Gosling, newly minted Oscars pop star and certified charm machine, is in peak comedy leading man form as Colt Seavers, a movie stunt veteran sidelined by an on-set injury that derailed his confidence. Jaded and hiding out in LA as a valet for a Mexican restaurant, Colt is reluctantly called back into action by big-time producer Gail (Hannah Waddingham) for the beleaguered Australian shoot of Metalstorm, a Comic-Con aiming sci-fi flick. The promise, and the problem, is that Metalstorm is directed by Jody (Blunt), the woman Colt loves and whom he shame-ghosted after his injury, leaving her hurt, confused and bitter.

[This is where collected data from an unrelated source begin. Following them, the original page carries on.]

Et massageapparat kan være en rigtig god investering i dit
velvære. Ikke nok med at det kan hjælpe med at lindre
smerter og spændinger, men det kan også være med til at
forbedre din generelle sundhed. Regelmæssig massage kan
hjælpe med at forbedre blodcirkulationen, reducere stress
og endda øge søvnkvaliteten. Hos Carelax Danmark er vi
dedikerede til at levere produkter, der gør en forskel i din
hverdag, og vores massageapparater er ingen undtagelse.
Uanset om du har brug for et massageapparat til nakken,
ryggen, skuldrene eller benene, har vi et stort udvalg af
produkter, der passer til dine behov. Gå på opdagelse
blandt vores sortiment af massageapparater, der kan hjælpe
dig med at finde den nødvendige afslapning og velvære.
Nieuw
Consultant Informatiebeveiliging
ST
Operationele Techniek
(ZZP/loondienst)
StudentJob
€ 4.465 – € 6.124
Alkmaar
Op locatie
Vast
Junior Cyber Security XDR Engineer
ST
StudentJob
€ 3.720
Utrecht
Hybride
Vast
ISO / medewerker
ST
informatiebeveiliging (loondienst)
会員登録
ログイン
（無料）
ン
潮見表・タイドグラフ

The secondary problem is that Jody’s star and Colt’s longtime double, global action hero Tom Ryder (Aaron Taylor-Johnson), is suspiciously missing, threatening the studio to pull the plug on her debut film and lifelong dream. In an attempt to save her film, Colt searches for him in Sydney and, lo and behold, finds his stunt work transcending the boundaries of set as shady characters and intrigue abound. In other words, the action figure version of Ken.

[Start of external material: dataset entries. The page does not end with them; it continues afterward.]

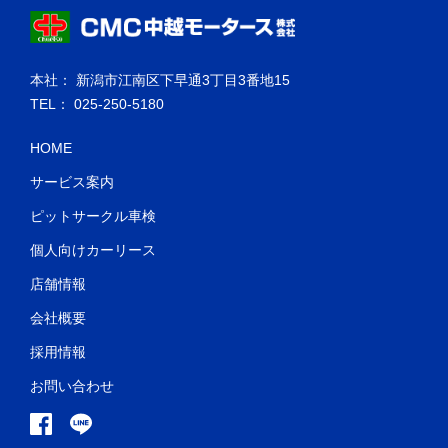
本社： 新潟市江南区下早通3丁目3番地15
TEL： 025-250-5180
HOME
サービス案内
ピットサークル車検
個人向けカーリース
店舗情報
会社概要
採用情報
お問い合わせ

Leitch, a stuntman for over 20 years (at one point doubling for Brad Pitt) guides the film with a clear affection for movie sets and expertise in the trade. The Fall Guy offers an enjoyable exhibit of the stunt staples: pyrotechnics, rigging, trained dogs, car chases, car crashes, dummy weapons, fight choreography and more, all seamlessly blended into the fun-dumb story or Metalstorm, a loving parody of Cowboys & Aliens and Dune. It’s both a celebration and send-up of movie-set tropes: the overweening, self-serving producer in Gail, the feckless movie star in Tom Ryder, the lovably competent stunt coordinator in Dan (Winston Duke), the scheming, tread-upon assistant in Alma Milan (Stephanie Hsu). Also, the use of split screens, story structure, Tom Cruise, even the fact that there still isn’t an Oscars category for best stunt work. (Perhaps one would honor Fall Guy stuntman Logan Holiday, who broke a Guinness World Record for number of cannon rolls in a car – 8.5 – while filming.)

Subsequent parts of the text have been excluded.